Depuis près de 100 ans, le restaurant «Milchchuchi», à Erstfeld, sert des collaborateurs des CFF et d’autres clients 24/24h. Mais ce lieu est bien plus qu’une simple cantine.
Peut-on se sentir chez soi dans un restaurant? «Oui, répond Manuela Lüönd, c’est ce que je ressens. C’est en quelque sorte une caractéristique de notre établissement.» Chez soi, c’est un endroit où l’on se connaît, où l’on se sent bien. Où l’on peut se rendre à n’importe quelle heure du jour et de la nuit pour déguster un repas chaud. Comme ici, au «Milchchuchi», en plein cœur d’Erstfeld, un restaurant ouvert en continu du lundi 5h au dimanche 14h, dont les menus sont disponibles à toute heure et où le café ne coûte que 2,80 francs. Avec en prime, un sourire et un accueil chaleureux. La définition du «chez-soi», en somme. Ici, les clients peuvent rester aussi longtemps qu’ils le souhaitent: personne n’est mis à la porte.
Un petit village CFF
Mais ce n’est pas seulement pour les prix et les horaires d’ouverture que l’on s’y presse. Un lieu où l’on se sent chez soi, c’est aussi un endroit où l’on est en bonne compagnie: tous, ou presque, se connaissent. Les générations se mêlent. «L’ambiance ici est très familiale, plus que dans n’importe quel autre restaurant. Un peu comme un petit village CFF: tous ont quelque chose en commun et se tutoient rapidement. Mes clients sont des gens simples et abordables, explique la gérante. Le matin, des retraités des CFF viennent parfois parler du chemin de fer, de son passé et de son avenir.»

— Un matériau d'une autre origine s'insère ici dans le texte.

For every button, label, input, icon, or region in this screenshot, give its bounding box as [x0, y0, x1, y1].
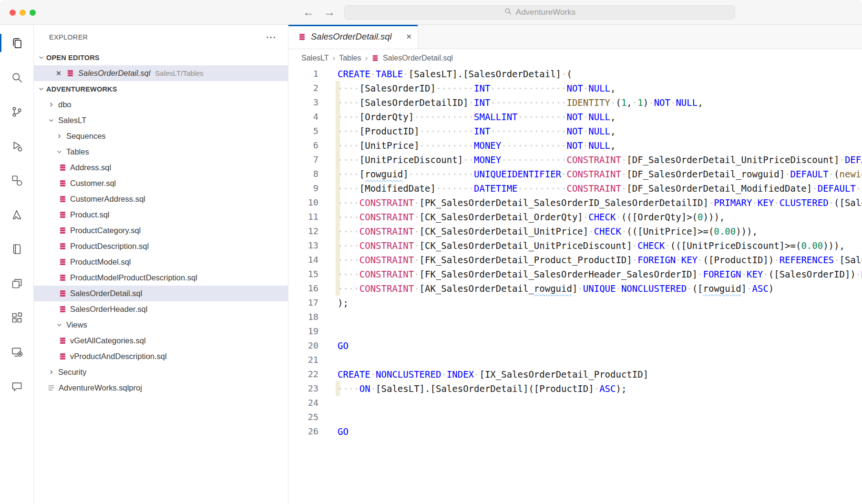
code-line[interactable]: 10····CONSTRAINT·[PK_SalesOrderDetail_Sa… [288, 195, 862, 210]
activity-item-notebooks[interactable] [0, 232, 33, 266]
tree-item-productdescription-sql[interactable]: ProductDescription.sql [34, 238, 288, 254]
code-line[interactable]: 13····CONSTRAINT·[CK_SalesOrderDetail_Un… [288, 238, 862, 253]
tree-item-vgetallcategories-sql[interactable]: vGetAllCategories.sql [34, 333, 288, 349]
tree-item-vproductanddescription-sql[interactable]: vProductAndDescription.sql [34, 349, 288, 364]
tree-item-productmodel-sql[interactable]: ProductModel.sql [34, 254, 288, 270]
breadcrumb-separator: › [333, 53, 336, 63]
code-line[interactable]: 16····CONSTRAINT·[AK_SalesOrderDetail_ro… [288, 281, 862, 296]
code-line[interactable]: 20GO [288, 339, 862, 353]
activity-item-run-debug[interactable] [0, 129, 33, 163]
open-editor-item[interactable]: ✕ SalesOrderDetail.sql SalesLT/Tables [34, 65, 288, 81]
tree-item-customer-sql[interactable]: Customer.sql [34, 175, 288, 191]
minimize-window-button[interactable] [20, 10, 26, 16]
code-line[interactable]: 9····[ModifiedDate]·······DATETIME······… [288, 181, 862, 195]
tree-item-label: Address.sql [70, 163, 111, 172]
open-editors-header[interactable]: OPEN EDITORS [34, 50, 288, 65]
sql-database-icon [59, 242, 67, 250]
more-actions-icon[interactable]: ⋯ [266, 35, 277, 40]
code-line[interactable]: 26GO [288, 424, 862, 439]
breadcrumb-item-file[interactable]: SalesOrderDetail.sql [383, 54, 453, 62]
code-line[interactable]: 24 [288, 396, 862, 410]
activity-item-extensions[interactable] [0, 300, 33, 335]
line-number: 11 [288, 210, 318, 224]
tree-item-salesorderheader-sql[interactable]: SalesOrderHeader.sql [34, 301, 288, 317]
code-line-content: GO [338, 339, 349, 353]
sql-database-icon [59, 274, 67, 282]
zoom-window-button[interactable] [30, 10, 36, 16]
code-line[interactable]: 21 [288, 353, 862, 367]
line-number: 17 [288, 296, 318, 310]
activity-item-source-control[interactable] [0, 94, 33, 129]
code-line[interactable]: 11····CONSTRAINT·[CK_SalesOrderDetail_Or… [288, 210, 862, 224]
code-line-content: GO [338, 424, 349, 439]
activity-item-comments[interactable] [0, 369, 33, 403]
tab-bar: SalesOrderDetail.sql ✕ [288, 25, 862, 49]
line-number: 3 [288, 95, 318, 110]
activity-item-azure[interactable] [0, 197, 33, 232]
project-section-header[interactable]: ADVENTUREWORKS [34, 81, 288, 97]
activity-item-search[interactable] [0, 60, 33, 94]
chevron-down-icon [47, 117, 55, 124]
code-line[interactable]: 3····[SalesOrderDetailID]·INT···········… [288, 95, 862, 110]
tree-item-views[interactable]: Views [34, 317, 288, 333]
window-controls [10, 10, 36, 16]
code-line[interactable]: 7····[UnitPriceDiscount]··MONEY·········… [288, 153, 862, 167]
tree-item-salesorderdetail-sql[interactable]: SalesOrderDetail.sql [34, 286, 288, 301]
tree-item-product-sql[interactable]: Product.sql [34, 207, 288, 223]
line-number: 12 [288, 224, 318, 238]
tree-item-productmodelproductdescription-sql[interactable]: ProductModelProductDescription.sql [34, 270, 288, 286]
activity-item-database-projects[interactable] [0, 266, 33, 300]
activity-item-connections[interactable] [0, 163, 33, 197]
tree-item-customeraddress-sql[interactable]: CustomerAddress.sql [34, 191, 288, 207]
tree-item-adventureworks-sqlproj[interactable]: AdventureWorks.sqlproj [34, 380, 288, 396]
code-line[interactable]: 1CREATE·TABLE·[SalesLT].[SalesOrderDetai… [288, 67, 862, 81]
back-button[interactable]: ← [301, 4, 316, 20]
activity-item-remote-target[interactable] [0, 335, 33, 369]
forward-button[interactable]: → [322, 4, 337, 20]
tree-item-label: ProductCategory.sql [70, 226, 141, 235]
breadcrumb-item-schema[interactable]: SalesLT [301, 54, 329, 62]
code-line[interactable]: 8····[rowguid]············UNIQUEIDENTIFI… [288, 167, 862, 181]
code-line[interactable]: 14····CONSTRAINT·[FK_SalesOrderDetail_Pr… [288, 253, 862, 267]
line-number: 18 [288, 310, 318, 324]
command-center-search[interactable]: AdventureWorks [344, 5, 735, 20]
code-line[interactable]: 5····[ProductID]··········INT···········… [288, 124, 862, 138]
code-line[interactable]: 12····CONSTRAINT·[CK_SalesOrderDetail_Un… [288, 224, 862, 238]
activity-item-explorer[interactable] [0, 26, 33, 60]
tree-item-label: CustomerAddress.sql [70, 195, 145, 204]
code-line[interactable]: 15····CONSTRAINT·[FK_SalesOrderDetail_Sa… [288, 267, 862, 281]
code-line[interactable]: 19 [288, 324, 862, 339]
code-line-content: ····[ModifiedDate]·······DATETIME·······… [338, 181, 862, 195]
code-line[interactable]: 6····[UnitPrice]··········MONEY·········… [288, 138, 862, 153]
line-number: 13 [288, 238, 318, 253]
file-tree: dboSalesLTSequencesTablesAddress.sqlCust… [34, 97, 288, 396]
chevron-down-icon [55, 148, 63, 156]
code-line[interactable]: 17); [288, 296, 862, 310]
code-line-content: ····CONSTRAINT·[FK_SalesOrderDetail_Prod… [338, 253, 862, 267]
tree-item-saleslt[interactable]: SalesLT [34, 113, 288, 128]
tree-item-productcategory-sql[interactable]: ProductCategory.sql [34, 223, 288, 238]
line-number: 2 [288, 81, 318, 95]
sql-database-icon [66, 69, 74, 77]
breadcrumb-item-folder[interactable]: Tables [339, 54, 361, 62]
code-line[interactable]: 23····ON·[SalesLT].[SalesOrderDetail]([P… [288, 381, 862, 396]
tree-item-label: Security [58, 368, 87, 377]
tree-item-security[interactable]: Security [34, 364, 288, 380]
tree-item-address-sql[interactable]: Address.sql [34, 160, 288, 175]
code-line[interactable]: 2····[SalesOrderID]·······INT···········… [288, 81, 862, 95]
code-line[interactable]: 18 [288, 310, 862, 324]
code-line[interactable]: 4····[OrderQty]···········SMALLINT······… [288, 110, 862, 124]
tree-item-label: ProductModelProductDescription.sql [70, 273, 197, 282]
search-label: AdventureWorks [516, 8, 575, 17]
tree-item-tables[interactable]: Tables [34, 144, 288, 160]
tree-item-sequences[interactable]: Sequences [34, 128, 288, 144]
tree-item-dbo[interactable]: dbo [34, 97, 288, 113]
code-editor[interactable]: 1CREATE·TABLE·[SalesLT].[SalesOrderDetai… [288, 67, 862, 504]
tab-salesorderdetail[interactable]: SalesOrderDetail.sql ✕ [288, 25, 418, 49]
close-editor-icon[interactable]: ✕ [55, 69, 62, 78]
close-tab-icon[interactable]: ✕ [406, 32, 412, 41]
code-line[interactable]: 22CREATE·NONCLUSTERED·INDEX·[IX_SalesOrd… [288, 367, 862, 381]
code-line[interactable]: 25 [288, 410, 862, 424]
close-window-button[interactable] [10, 10, 16, 16]
line-number: 5 [288, 124, 318, 138]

Karin Roner, aux fourneaux depuis 24 ans, est elle aussi en mesure de parler du passé: «il y a quelques années, nous avions beaucoup plus de travail: nous étions quatre en cuisine dès le matin. Mais l’affluence a baissé au fil du temps». Après des années à travailler à toute heure, il doit y avoir un certain nombre d’histoires à raconter? Karin Roner éclate d’un rire franc: «avant, nous avions des sans-abris. Je ne sais pas d’où ils venaient. Il leur est arrivé de laver leurs chaussettes ici, raconte-t-elle en secouant la tête. Mais même avec la meilleure volonté du monde, je ne trouverais pas d’autres histoires à raconter: comme nous ne vendons pas d’alcool, il ne se passe rien d’inhabituel chez nous».
Elle éclate une nouvelle fois de rire au souvenir de ce sans-abri qui s’était enfermé dans les toilettes avec son caniche plein de puces et refusait d’en sortir. Il avait fallu appeler la police pour le déloger. D’autres anecdotes lui reviennent alors à l’esprit, des histoires de drôles d’oiseaux que l’on accepte en toute simplicité au Milchchuchi, comme en famille. Par exemple, ce retraité qui lit le journal à voix haute aux clients pendant des heures. «C’est vrai, nous avons quelques personnages. Mais c’est justement parce que chez nous, chacun peut être lui-même. Finalement, nous avons tous un petit grain de folie!», commente Karin Roner avec un sourire, avant de poursuivre: «autrefois, chaque table avait sa signification, selon l’origine des clients: ici, c’était la table des Tessinois, ici celle des Bâlois et là celle des chefs de gare. Les règles étaient strictes et gare à celui qui s’asseyait au mauvais endroit!»
Mais aujourd’hui, plus de hiérarchie. Beaucoup de choses ont changé. Jusqu’en 2005, le Milchchuchi était un local sombre et crasseux. «Il était tout sauf ragoûtant, et surtout vieux, très vieux», raconte Manuela Lüönd avec une grimace. Les lieux ont alors été transformés, modernisés. L’ancien tableau de commande électrique, qui indiquait aux mécaniciens de locomotive la position des trains, a laissé place à un écran d’ordinateur. Et rien n’arrête le progrès, sauf en matière de noms. Malgré l’enseigne moderne «Chez SBB» qu’arbore le restaurant, pour les clients, le Milchchuchi reste le Milchchuchi. «On a bien voulu nous rebaptiser, raconte Karin Roner, mais il n’en est pas question.» Comme quoi, le marketing n’est pas toujours efficace. Quoi qu’il en soit, «Milchchuchi» reste un nom adéquat. Il y a bien assez de «restaurants du personnel» ou de «chez Untel».
Et Karin Roner d’ajouter, du haut de son expérience et dans un nouvel éclat de rire: «combien de fois ai-je entendu, au cours de ces 24 dernières années, que nous allions devoir mettre la clé sous la porte! Il faut croire qu’on survit plus longtemps quand on est donné pour mort!». La morale de cette histoire: on se laisse rarement déposséder facilement de son chez-soi.